Quand, comme aujourd’hui, les taux sont élevés essentiellement parce que la part « prime de risque » est élevée, l’emprunteur se trouve pris dans un cercle vicieux : la prime de risque élevée accroît sa difficulté à rembourser, autrement dit augmente son risque de défaut. C’est le drame de l’Europe aujourd’hui.

L’Europe doit réduire ses déficits, aggravés par la crise financière et économique, d’où l’austérité ; elle doit aussi relancer la machine économique, ce qui exclut l’austérité. Les agences de notation qui mesurent le risque réclament bien entendu les deux. C’est l’impasse ! Pas nécessairement : il existe une solution : augmenter les salaires bas et moyens et baisser parallèlement (pour éviter toute inflation) les revenus du capital et les salaires extravagants. Entre une solution pareille et l’impasse, on n’hésite pas une seconde en haut-lieu : l’impasse fait l’unanimité !

Les États-Unis ont joué cette année sur le statut de monnaie de référence du dollar américain. L’argent ne coûte rien dans ce pays : quand il manque, on en imprime. Cela durera tant qu’il y aura une demande internationale pour le dollar. Si elle s’évanouit, le dollar s’effondre. Les États-Unis doivent aussi relancer leur économie. Ils ont choisi de reconduire une fiscalité amicale aux grosses fortunes. L’argent dégagé de cette manière ne pourra pas s’investir dans une économie déprimée, une partie sera consacrée à l’achat de produits de luxe, l’autre se retrouvera dans la spéculation, c’est-à-dire dans la prédation sur l’économie mondiale. Est-ce bien de cela que nous avons besoin ?

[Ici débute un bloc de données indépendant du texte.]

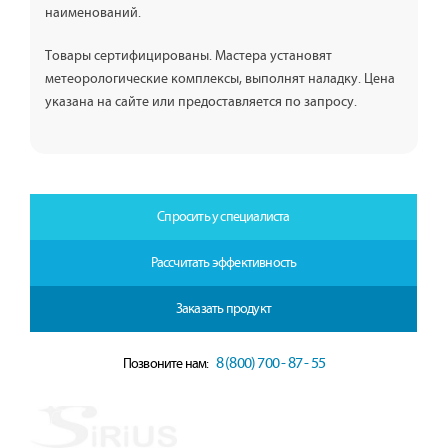
наименований.
Товары сертифицированы. Мастера установят
метеорологические комплексы, выполнят наладку. Цена
указана на сайте или предоставляется по запросу.
Спросить у специалиста
Рассчитать эффективность
Заказать продукт
8 (800) 700 - 87 - 55
Позвоните нам: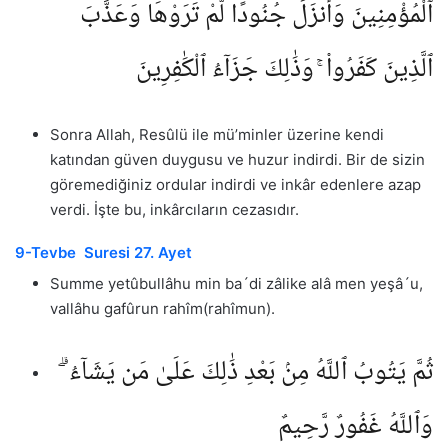
ٱلْمُؤْمِنِينَ وَأَنزَلَ جُنُودًا لَّمْ تَرَوْهَا وَعَذَّبَ
ٱلَّذِينَ كَفَرُوا۟ ۚ وَذَٰلِكَ جَزَآءُ ٱلْكَٰفِرِينَ
Sonra Allah, Resûlü ile mü’minler üzerine kendi
katından güven duygusu ve huzur indirdi. Bir de sizin
göremediğiniz ordular indirdi ve inkâr edenlere azap
verdi. İşte bu, inkârcıların cezasıdır.
9-Tevbe Suresi 27. Ayet
Summe yetûbullâhu min ba´di zâlike alâ men yeşâ´u,
vallâhu gafûrun rahîm(rahîmun).
ثُمَّ يَتُوبُ ٱللَّهُ مِنۢ بَعْدِ ذَٰلِكَ عَلَىٰ مَن يَشَآءُ ۗ
وَٱللَّهُ غَفُورٌ رَّحِيمٌ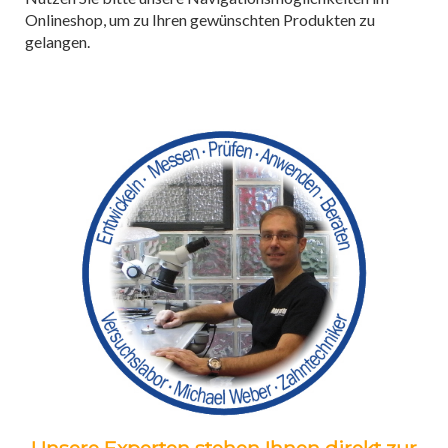
Onlineshop, um zu Ihren gewünschten Produkten zu
gelangen.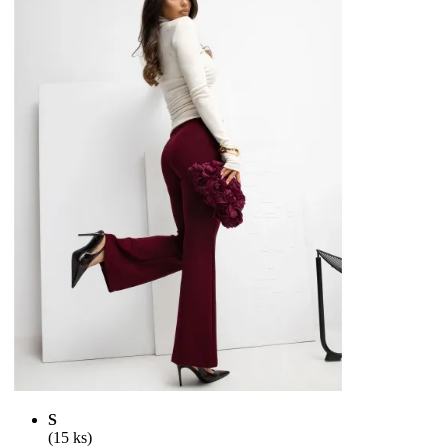
S
(15 ks)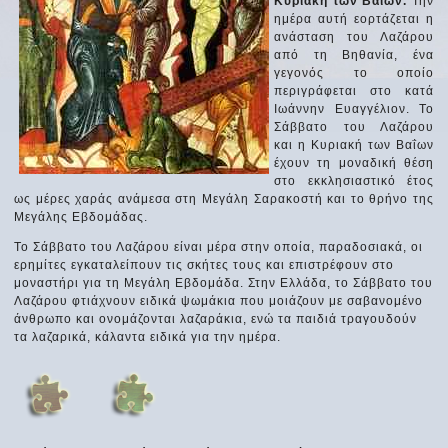
Κυριακή των Βαΐων.
Την
ημέρα αυτή εορτάζεται η
ανάσταση του Λαζάρου
από τη Βηθανία, ένα
γεγονός το οποίο
περιγράφεται στο κατά
Ιωάννην Ευαγγέλιον. Το
Σάββατο του Λαζάρου
και η Κυριακή των Βαΐων
έχουν τη μοναδική θέση
στο εκκλησιαστικό έτος
ως μέρες χαράς ανάμεσα στη Μεγάλη Σαρακοστή και το θρήνο της
Μεγάλης Εβδομάδας.
Το Σάββατο του Λαζάρου είναι μέρα στην οποία, παραδοσιακά, οι
ερημίτες εγκαταλείπουν τις σκήτες τους και επιστρέφουν στο
μοναστήρι για τη Μεγάλη Εβδομάδα. Στην Ελλάδα, το Σάββατο του
Λαζάρου φτιάχνουν ειδικά ψωμάκια που μοιάζουν με σαβανομένο
άνθρωπο και ονομάζονται λαζαράκια, ενώ τα παιδιά τραγουδούν
τα λαζαρικά, κάλαντα ειδικά για την ημέρα.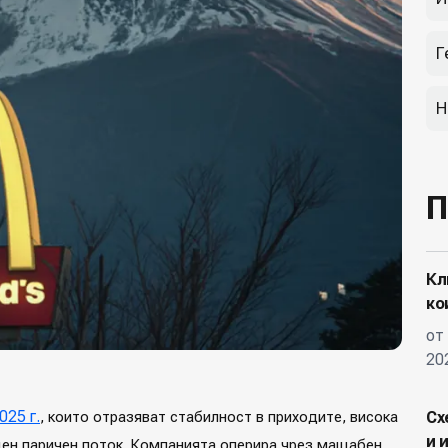
Г
Н
П
Кл
ко
от
20
025 г.
, които отразяват стабилност в приходите, висока
Сх
и 
ден паричен поток. Компанията оперира чрез мащабен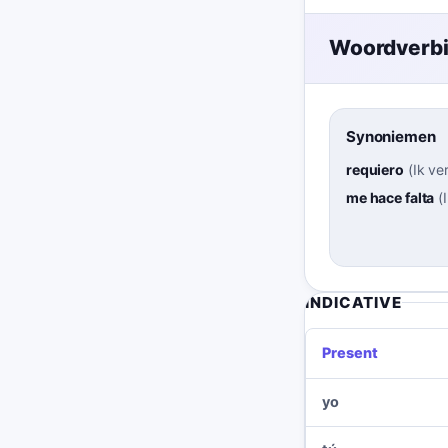
Woordverb
Synoniemen
requiero
(
Ik ve
me hace falta
(
INDICATIVE
Present
yo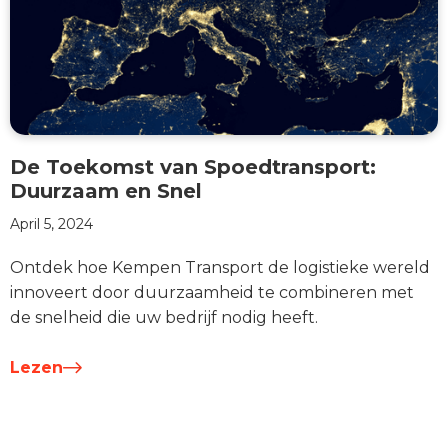
De Toekomst van Spoedtransport:
Duurzaam en Snel
April 5, 2024
Ontdek hoe Kempen Transport de logistieke wereld
innoveert door duurzaamheid te combineren met
de snelheid die uw bedrijf nodig heeft.
Lezen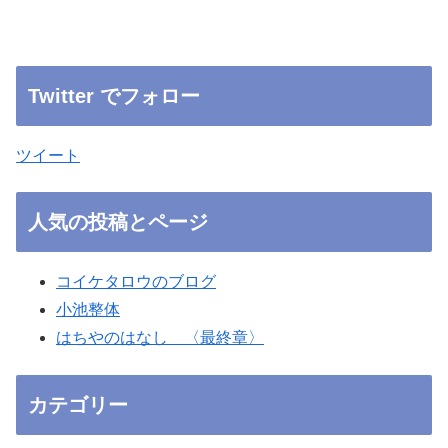
Twitter でフォロー
ツイート
人気の投稿とページ
コイケタロウのブログ
小池整体
はちやのはなし 〈最終章〉
カテゴリー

La Chine a entrepris sur le tard sa révolution industrielle. Dans un contexte où une monnaie nationale, le dollar américain, est aussi monnaie de référence, il n’existe qu’une seule solution : celle que la Chine a choisie, ancrer sa devise nationale à la monnaie de référence. Le dollar devient monnaie de singe ? qu’importe, le yuan le devient aussi ! et le commerce entre les deux pays se poursuit sur une base inchangée.

Le mélange de dirigisme et de capitalisme sauvage auquel recourt la Chine en ce moment est détonnant : bulle immobilière aujourd’hui, inflation demain, bulle boursière après-demain, etc. Cela ne peut fonctionner que dans le cadre d’un système politique autoritaire où des changements de cap instantanés sont possibles : séduire les investisseurs aujourd’hui, les assassiner demain, pour les ressusciter après-demain, si nécessaire. Il faut avoir le cœur bien accroché !

La Chine soutient aujourd’hui le système monétaire international tout entier à bout de bras : le dollar cette semaine, l’euro la semaine suivante et le yen la semaine d’après. C’est son intérêt bien compris, dit-on. Le jour où elle cessera de le faire, ce sera parce que cela aura cessé d’être son intérêt bien compris. N’empêche, on l’accusera alors sûrement de tous les maux.

La Chine réclame depuis l’année dernière une refonte du système monétaire international. On ne l’écoute que d’une oreille distraite. Si l’on ignore sa proposition, la guerre sino-américaine aura lieu sur le marché des capitaux et il n’est pas difficile de deviner qui l’emportera. Mais on n’évitera pas les dégâts collatéraux parmi les spectateurs, pour employer l’expression consacrée. Avis aux Européens.